Generalized Weyl solutions in d=5 Einstein-Gauss-Bonnet theory: the static black ring

TL;DR

This paper extends the construction of static axisymmetric solutions to Einstein-Gauss-Bonnet gravity in five dimensions and provides numerical evidence for the existence of static black rings, highlighting the impact of the Gauss-Bonnet term.

Contribution

It generalizes Weyl coordinates and rod-structure to Einstein-Gauss-Bonnet theory and demonstrates the existence of static black rings in this context.

Findings

Static black rings exist in Einstein-Gauss-Bonnet theory in five dimensions.

The Gauss-Bonnet term reduces the conical excess of black rings.
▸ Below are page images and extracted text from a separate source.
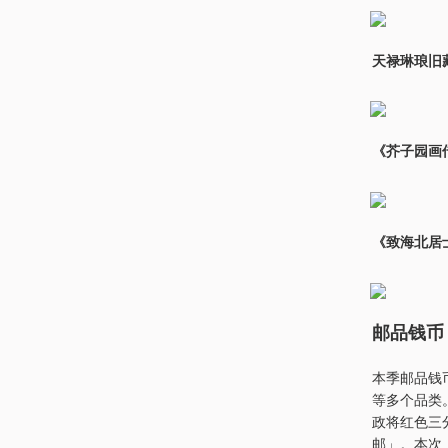
天禄琳琅旧
《芥子园画
《致海北居
邮品钱币
本季邮品钱
等多个品类
政将红色三
邮」。本次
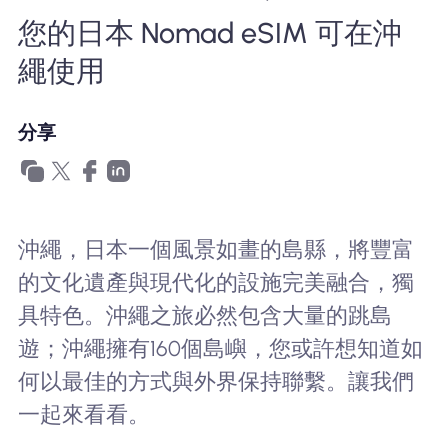
為什麼選擇Nomad eSIM
您的日本 Nomad eSIM 可在沖
繩使用
使用 eSIM
分享
企業用戶
沖繩，日本一個風景如畫的島縣，將豐富
的文化遺產與現代化的設施完美融合，獨
具特色。沖繩之旅必然包含大量的跳島
遊；沖繩擁有160個島嶼，您或許想知道如
何以最佳的方式與外界保持聯繫。讓我們
一起來看看。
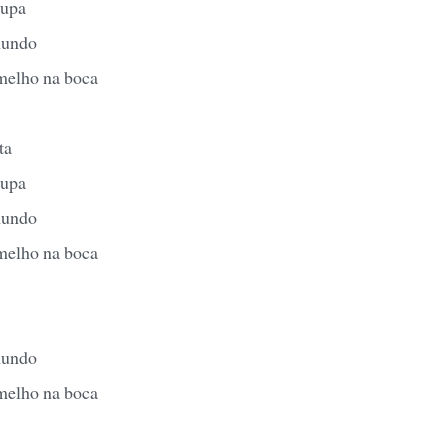
oupa
mundo
melho na boca
ta
oupa
mundo
melho na boca
mundo
melho na boca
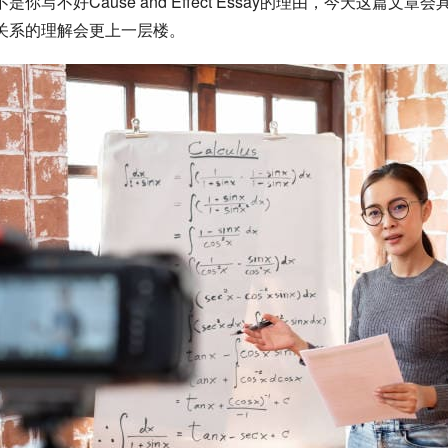
ause and Effect Essay的理由，今天这篇文章会具体讲解C
关系的理解会更上一层楼。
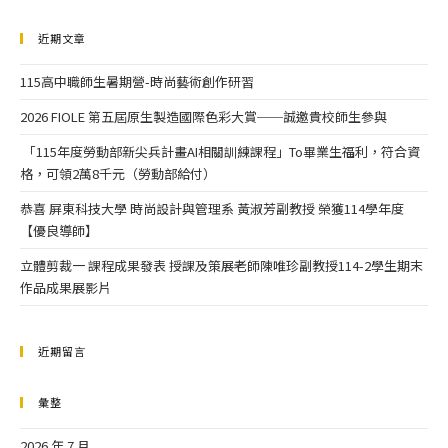
近期文章
115高中職師生暑期營-時尚藝術創作研習
2026 FIOLE 第五屆原生製造國際色彩大賞──誠邀貴校師生參與
「115年度勞動部新尖兵計畫AI相關訓練課程」To畢業生福利，符合資
格，可領2萬8千元（勞動部給付）
恭喜 屏東科技大學 時尚設計與管理系 黃淑芳副教授 榮獲114學年度
【優良導師】
立體剪裁一 課程成果發表 授課及策展老師陳唯珍副教授114-2學生期末
作品成果展影片
近期留言
彙整
2026 年 7 月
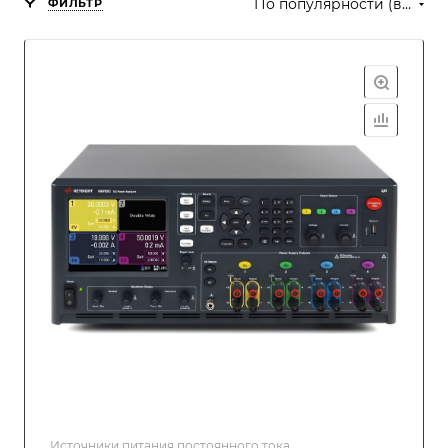
По популярности (возрастание)
ФИЛЬТР
Источники питания постоянного тока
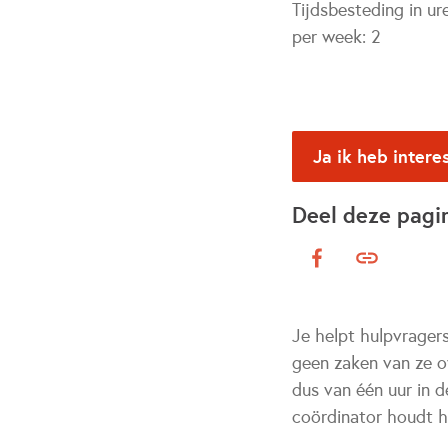
Tijdsbesteding in ur
per week:
2
Ja ik heb intere
Deel deze pagi
Je helpt hulpvrager
geen zaken van ze ov
dus van één uur in d
coördinator houdt h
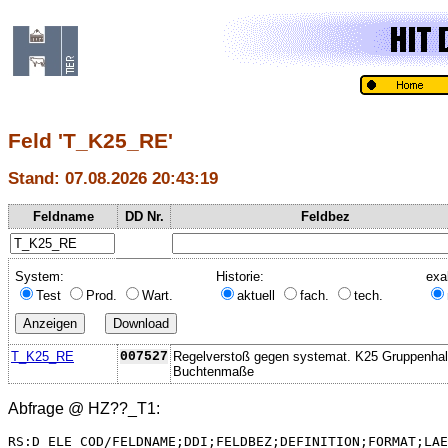
Feld 'T_K25_RE'
Stand: 07.08.2026 20:43:19
Feldname
DD Nr.
Feldbez
System:
Historie:
exa
Test
Prod.
Wart.
aktuell
fach.
tech.
T_K25_RE
007527
Regelverstoß gegen systemat. K25 Gruppenhal
Buchtenmaße
Abfrage @
HZ??_T1
:
RS:D_ELE_COD/FELDNAME;DDI;FELDBEZ;DEFINITION;FORMAT;LAE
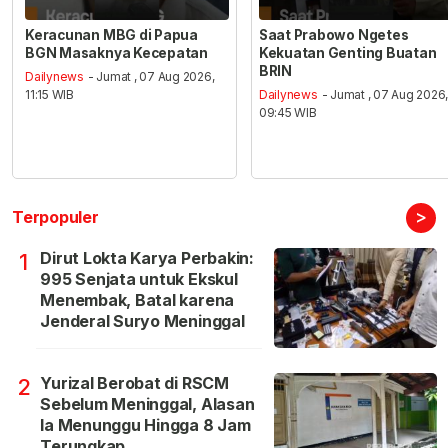
Keracunan MBG di Papua
Saat Prabowo Ngetes
BGN Masaknya Kecepatan
Kekuatan Genting Buatan
BRIN
Dailynews
- Jumat , 07 Aug 2026,
11:15 WIB
Dailynews
- Jumat , 07 Aug 2026
09:45 WIB
>
Terpopuler
Dirut Lokta Karya Perbakin:
1
995 Senjata untuk Ekskul
Menembak, Batal karena
Jenderal Suryo Meninggal
Yurizal Berobat di RSCM
2
Sebelum Meninggal, Alasan
Ia Menunggu Hingga 8 Jam
Terungkap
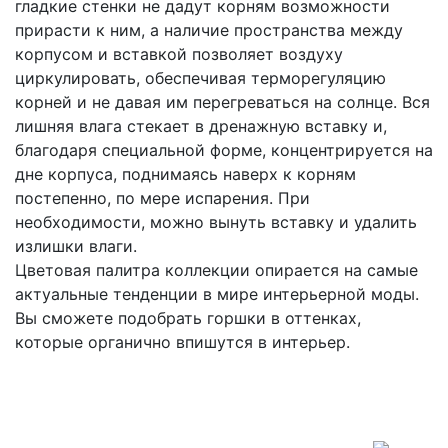
гладкие стенки не дадут корням возможности
прирасти к ним, а наличие пространства между
корпусом и вставкой позволяет воздуху
циркулировать, обеспечивая терморегуляцию
корней и не давая им перегреваться на солнце. Вся
лишняя влага стекает в дренажную вставку и,
благодаря специальной форме, концентрируется на
дне корпуса, поднимаясь наверх к корням
постепенно, по мере испарения. При
необходимости, можно вынуть вставку и удалить
излишки влаги.
Цветовая палитра коллекции опирается на самые
актуальные тенденции в мире интерьерной моды.
Вы сможете подобрать горшки в оттенках,
которые органично впишутся в интерьер.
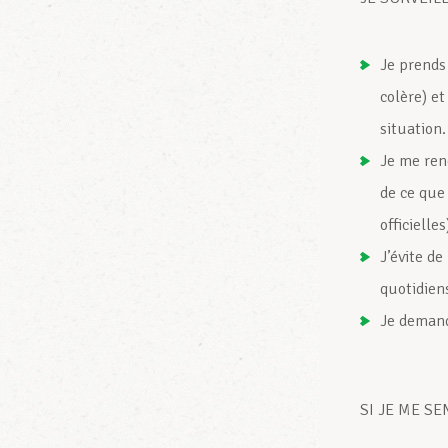
Je prends
colère) et
situation.
Je me ren
de ce que
officielles
J’évite de
quotidiens
Je demand
SI JE ME S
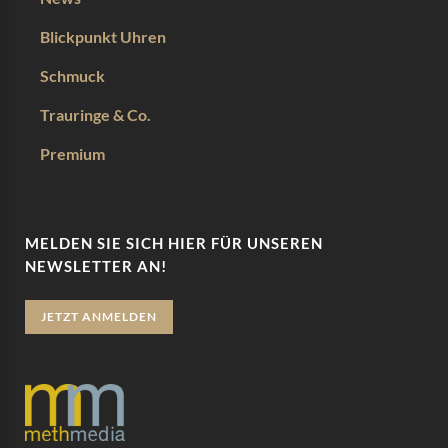
Blickpunkt Uhren
Schmuck
Trauringe & Co.
Premium
MELDEN SIE SICH HIER FÜR UNSEREN
NEWSLETTER AN!
JETZT ANMELDEN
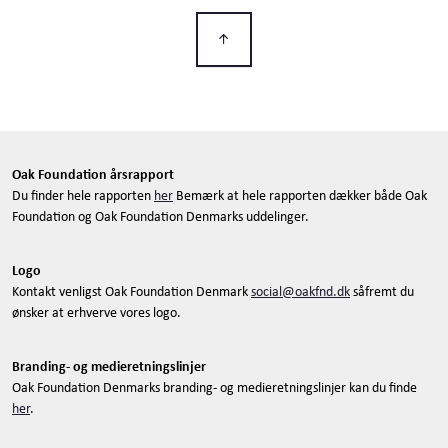
Oak Foundation årsrapport
Du finder hele rapporten
her
Bemærk at hele rapporten dækker både Oak
Foundation og Oak Foundation Denmarks uddelinger.
Logo
Kontakt venligst Oak Foundation Denmark
social@oakfnd.dk
såfremt du
ønsker at erhverve vores logo.
Branding- og medieretningslinjer
Oak Foundation Denmarks branding- og medieretningslinjer kan du finde
her
.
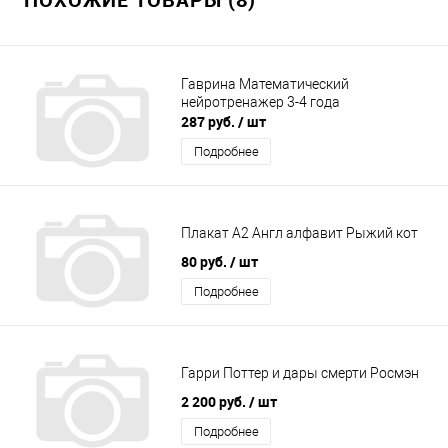
Гаврина Математический
нейротренажер 3-4 года
287 руб.
/ шт
Подробнее
Плакат А2 Англ алфавит Рыжий кот
80 руб.
/ шт
Подробнее
Гарри Поттер и дары смерти Росмэн
2 200 руб.
/ шт
Подробнее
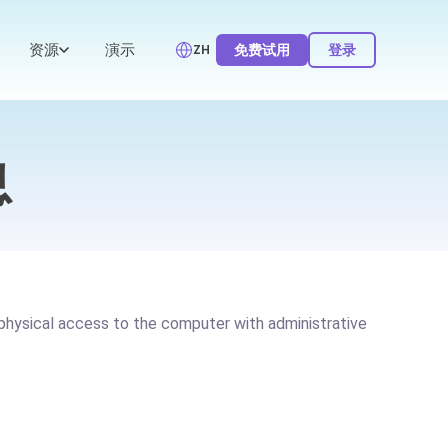
资源
演示
免费试用
登录
ZH
息
 physical access to the computer with administrative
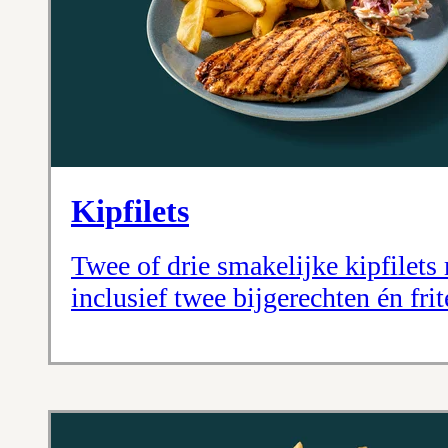
Kipfilets
Twee of drie smakelijke kipfilet
inclusief twee bijgerechten én fri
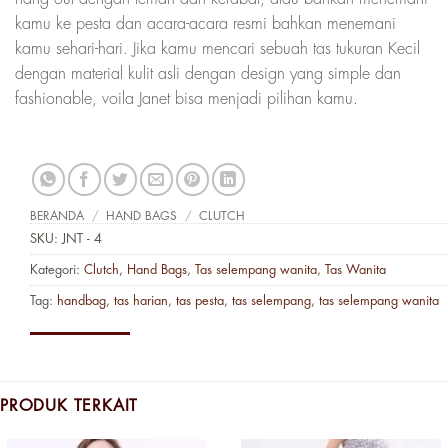
kamu ke pesta dan acara-acara resmi bahkan menemani
kamu sehari-hari. Jika kamu mencari sebuah tas tukuran Kecil
dengan material kulit asli dengan design yang simple dan
fashionable, voila Janet bisa menjadi pilihan kamu.
BERANDA
/
HAND BAGS
/
CLUTCH
SKU:
JNT - 4
Kategori:
Clutch
,
Hand Bags
,
Tas selempang wanita
,
Tas Wanita
Tag:
handbag
,
tas harian
,
tas pesta
,
tas selempang
,
tas selempang wanita
PRODUK TERKAIT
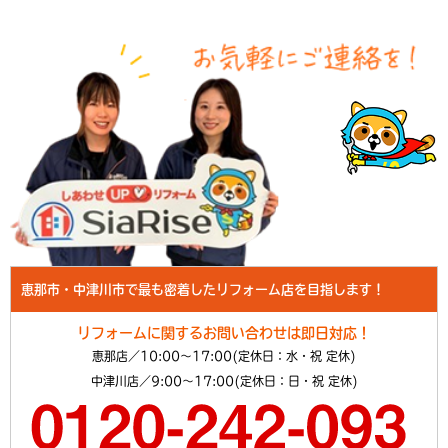
恵那市・中津川市で最も密着したリフォーム店を目指します！
リフォームに関するお問い合わせは即日対応！
恵那店／10:00～17:00(定休日：水・祝 定休)
中津川店／9:00～17:00(定休日：日・祝 定休)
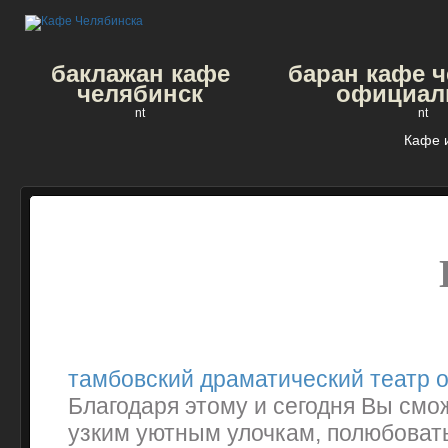
баклажан кафе
баран кафе 
челябинск
официал
nt
nt
Кафе 
тамбовский драматический театр 
Благодаря этому и сегодня Вы смо
узким уютным улочкам, полюбоват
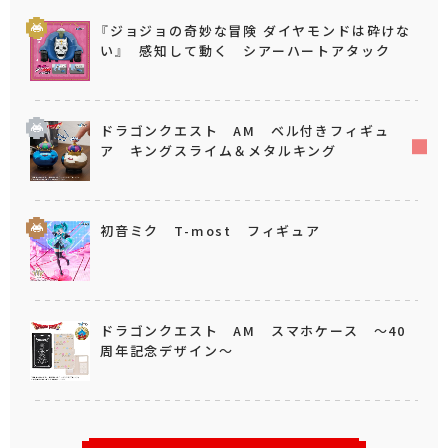
『ジョジョの奇妙な冒険 ダイヤモンドは砕けな
い』 感知して動く シアーハートアタック
ドラゴンクエスト AM ベル付きフィギュ
ア キングスライム＆メタルキング
初音ミク T-most フィギュア
ドラゴンクエスト AM スマホケース ～40
周年記念デザイン～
Black rings exist up to a maximum Gauss-Bonnet coupling, which matches the black string limit at large radius.

Abstract

We argue that the Weyl coordinates and the rod-structure employed to construct static axisymmetric solutions in higher dimensional Einstein gravity can be generalized to the Einstein-Gauss-Bonnet theory. As a concrete application of the general formalism, we present numerical evidence for the existence of static black ring solutions in Einstein-Gauss-Bonnet theory in five spacetime dimensions. They approach asymptotically the Minkowski background and are supported against collapse by a conical singularity in the form of a disk. An interesting feature of these solutions is that the Gauss-Bonnet term reduces the conical excess of the static black rings. Analogous to the Einstein-Gauss-Bonnet black strings, for a given mass the static black rings exist up to a maximal value of the Gauss-Bonnet coupling constant $\alpha'$. Moreover, in the limit of large ring radius, the suitably rescaled black ring maximal value of $\alpha'$ and the black string maximal value of $\alpha'$ agree.